Maybe someone finally told the Defence minister that tea originated in China and this is all part of his grand anti-China Defence strategy. Besides, real Australians drink coffee.
In what’s most likely going to be a preview of the next federal election, Labor was resoundingly beaten in a byelection in the New South Wales Upper Hunter region. The party’s candidate, a former coalminer, got just over 21 per cent of the primary votes, while the Nationals easily held the seat.
It turns out that pro-coal voters already have the Nationals to vote for; anti-coal voters in the Hunter, meanwhile, didn’t have anyone in the major parties angling for their vote.
Proving the party’s storied resilience against learning any valuable lessons from defeat, Labor backbencher Joel Fitzgibbon has been on a media tour, blaming the loss on Labor’s “brand” problem. According to Fitzgibbon, Labor isn’t pro-coal enough.
“We need to tackle discrimination, racism, and bigotry and all those terrible ills,” he said, before qualifying, “but not in a way which threatens the rights of those, the overwhelming majority, who do the right thing every day.”
It’s a statement that raises a question: Whose rights are threatened by tackling racism? One would assume only racists. This is exactly the kind of bold vision that has led to Labor’s new campaign slogan: Stand up for nothing.
Fitzgibbon’s feedback hasn’t been welcomed by his colleagues. At the federal level, Pat Conroy has gone so far as to tell him to “shut up”, saying his criticisms are damaging the ALP’s standing, a statement that implies the ALP has standing.
The continued public fighting has also drawn attention to Labor’s ongoing identity crisis, which is a welcome distraction from Labor’s decision to support the government’s bill to expand the indefinite detention of refugees. More coal, human rights abuse of refugees, a leadership team made up almost entirely of mediocre men in ill-fitting suits… The confusion over Labor’s brand is pretty easily solved. There is no Labor, just Liberal-lite.
Who watches the watchmen? Or rather, who backgrounds the backgrounders?

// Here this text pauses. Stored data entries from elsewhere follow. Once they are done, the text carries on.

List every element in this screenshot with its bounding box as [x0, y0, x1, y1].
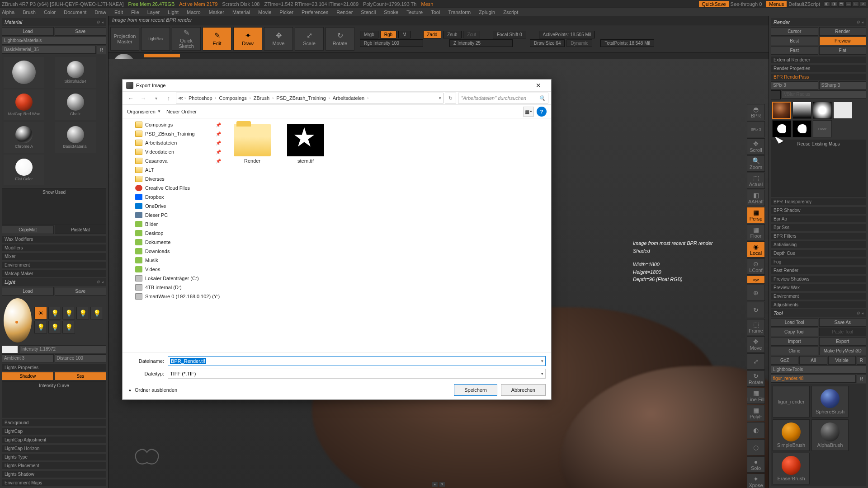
lconf[interactable]: ⊙LConf — [747, 258, 765, 275]
file-item[interactable]: Render — [230, 124, 275, 164]
tool-thumb[interactable]: figur_render — [773, 386, 810, 418]
menu-item[interactable]: Layer — [147, 9, 160, 15]
ssharp-slider[interactable]: SSharp 0 — [819, 81, 867, 89]
file-list[interactable]: Renderstern.tif — [224, 118, 551, 352]
light-slot-active[interactable]: ☀ — [34, 307, 47, 319]
tool-r[interactable]: R — [857, 375, 866, 383]
nav-back-icon[interactable]: ← — [125, 93, 136, 103]
lights-type[interactable]: Lights Type — [2, 454, 106, 460]
make-polymesh[interactable]: Make PolyMesh3D — [819, 347, 867, 355]
bpr-icon[interactable] — [771, 90, 781, 99]
mat-swatch[interactable]: Flat Color — [4, 155, 44, 185]
menu-item[interactable]: Zscript — [503, 9, 518, 15]
load-tool[interactable]: Load Tool — [771, 318, 818, 327]
mixer[interactable]: Mixer — [2, 253, 106, 260]
menus-toggle[interactable]: Menus — [766, 1, 787, 7]
tree-node[interactable]: Musik — [123, 256, 224, 265]
render-adj[interactable]: Adjustments — [771, 301, 866, 308]
environment[interactable]: Environment — [2, 262, 106, 268]
menu-item[interactable]: Texture — [406, 9, 423, 15]
light-intensity[interactable]: Intensity 1.18972 — [19, 345, 106, 353]
edit-mode[interactable]: ✎Edit — [203, 27, 231, 51]
rgb[interactable]: Rgb — [380, 31, 396, 38]
nav-recent-icon[interactable]: ▾ — [151, 93, 161, 103]
tree-node[interactable]: PSD_ZBrush_Training📌 — [123, 129, 224, 138]
bpr-ao[interactable]: Bpr Ao — [771, 216, 866, 222]
minimize-button[interactable]: — — [845, 1, 852, 7]
menu-item[interactable]: Edit — [114, 9, 123, 15]
persp[interactable]: ▦Persp — [747, 207, 765, 223]
tree-node[interactable]: Bilder — [123, 220, 224, 229]
search-input[interactable]: "Arbeitsdateien" durchsuchen🔍 — [458, 93, 548, 103]
intensity-curve[interactable]: Intensity Curve — [2, 381, 106, 418]
import-tool[interactable]: Import — [771, 337, 818, 346]
z-intensity[interactable]: Z Intensity 25 — [449, 39, 513, 47]
copy-tool[interactable]: Copy Tool — [771, 328, 818, 336]
menu-item[interactable]: Tool — [431, 9, 440, 15]
menu-item[interactable]: Movie — [258, 9, 271, 15]
lightcap[interactable]: LightCap — [2, 428, 106, 435]
dialog-titlebar[interactable]: Export Image ✕ — [123, 80, 551, 91]
export-tool[interactable]: Export — [819, 337, 867, 346]
actual[interactable]: ⬚Actual — [747, 173, 765, 189]
light-slot[interactable]: 💡 — [62, 321, 75, 333]
flat[interactable]: Flat — [819, 46, 867, 55]
lights-props[interactable]: Lights Properties — [2, 364, 106, 371]
tree-node[interactable]: 4TB internal (D:) — [123, 283, 224, 292]
sss-toggle[interactable]: Sss — [55, 372, 107, 380]
tree-node[interactable]: Diverses — [123, 174, 224, 183]
shelf-up-icon[interactable]: ▴ — [432, 482, 438, 487]
light-slot[interactable]: 💡 — [62, 307, 75, 319]
material-load[interactable]: Load — [2, 27, 54, 36]
menu-item[interactable]: Alpha — [2, 9, 14, 15]
bpr-button[interactable]: ◓BPR — [747, 104, 765, 120]
fog[interactable]: Fog — [771, 258, 866, 265]
goz-r[interactable]: R — [857, 356, 866, 365]
zadd[interactable]: Zadd — [423, 31, 442, 38]
tree-node[interactable]: Dropbox — [123, 192, 224, 202]
menu-item[interactable]: Stroke — [384, 9, 398, 15]
aahalf[interactable]: ◧AAHalf — [747, 190, 765, 206]
light-slot[interactable]: 💡 — [48, 321, 61, 333]
save-as[interactable]: Save As — [819, 318, 867, 327]
y-rot[interactable]: ↻ — [747, 302, 765, 318]
filetype-select[interactable]: TIFF (*.TIF)▾ — [168, 369, 546, 379]
bpr-renderpass[interactable]: BPR RenderPass — [771, 74, 866, 80]
nav-up-icon[interactable]: ↑ — [163, 93, 174, 103]
vblur[interactable]: VBlur Radius — [782, 90, 866, 99]
lights-shadow[interactable]: Lights Shadow — [2, 471, 106, 478]
tree-node[interactable]: Dokumente — [123, 238, 224, 247]
render-btn[interactable]: Render — [819, 27, 867, 36]
lightcap-adjust[interactable]: LightCap Adjustment — [2, 436, 106, 443]
bpr-transparency[interactable]: BPR Transparency — [771, 198, 866, 205]
material-header[interactable]: Material⚙ ◂ — [2, 18, 106, 26]
tree-node[interactable]: ALT — [123, 165, 224, 174]
env-maps[interactable]: Environment Maps — [2, 479, 106, 486]
cancel-button[interactable]: Abbrechen — [501, 384, 546, 396]
transp[interactable]: ◐ — [747, 422, 765, 438]
preview-shadows[interactable]: Preview Shadows — [771, 276, 866, 282]
menu-item[interactable]: Stencil — [361, 9, 376, 15]
zcut[interactable]: Zcut — [463, 31, 480, 38]
goz-all[interactable]: All — [799, 356, 827, 365]
view-mode-button[interactable]: ▦ ▼ — [523, 107, 534, 117]
menu-item[interactable]: Preferences — [302, 9, 328, 15]
save-button[interactable]: Speichern — [454, 384, 497, 396]
light-slot[interactable]: 💡 — [48, 307, 61, 319]
center[interactable]: ⊕ — [747, 285, 765, 301]
light-header[interactable]: Light⚙ ◂ — [2, 278, 106, 286]
menu-item[interactable]: Transform — [448, 9, 471, 15]
cursor-btn[interactable]: Cursor — [771, 27, 818, 36]
frame[interactable]: ⬚Frame — [747, 319, 765, 335]
mat-swatch[interactable] — [4, 57, 44, 88]
zsub[interactable]: Zsub — [443, 31, 461, 38]
filename-input[interactable]: BPR_Render.tif▾ — [168, 356, 546, 366]
material-r-button[interactable]: R — [97, 46, 106, 54]
pass-shadow[interactable] — [813, 102, 832, 119]
goz[interactable]: GoZ — [771, 356, 798, 365]
menu-item[interactable]: Material — [232, 9, 250, 15]
tree-node[interactable]: Casanova📌 — [123, 156, 224, 165]
material-save[interactable]: Save — [55, 27, 107, 36]
external-renderer[interactable]: External Renderer — [771, 56, 866, 63]
pass-mask[interactable] — [772, 120, 791, 137]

Well, if it’s the prime minister’s office, apparently that job falls to John Kunkel, Scott Morrison’s chief of staff.
Kunkel was tasked with investigating allegations that the prime minister’s media team gave negative briefings to journalists against the partner of Brittany Higgins.
The results were in keeping with every result ever delivered when someone is asked to investigate their own wrongdoing – mining companies that blow up heritage sites and police departments that look into racial violence committed by their officers – and found no “first-hand” evidence. “My chief of staff found in the negative,” Morrison said, phrasing his office’s innocence in the weirdest way possible.
The lack of firsthand evidence, it would seem, is due to no journalists in the press gallery being willing to confirm the backgrounding having taken place. This vow of silence has extended to Peter van Onselen, who in February tweeted his willingness to “name names, no problem”. Those tweets have since been deleted. Perhaps being a regular contributor to ABC’s Insiders requires one to keep what really happens inside, on the inside. Otherwise, you risk becoming an outsider.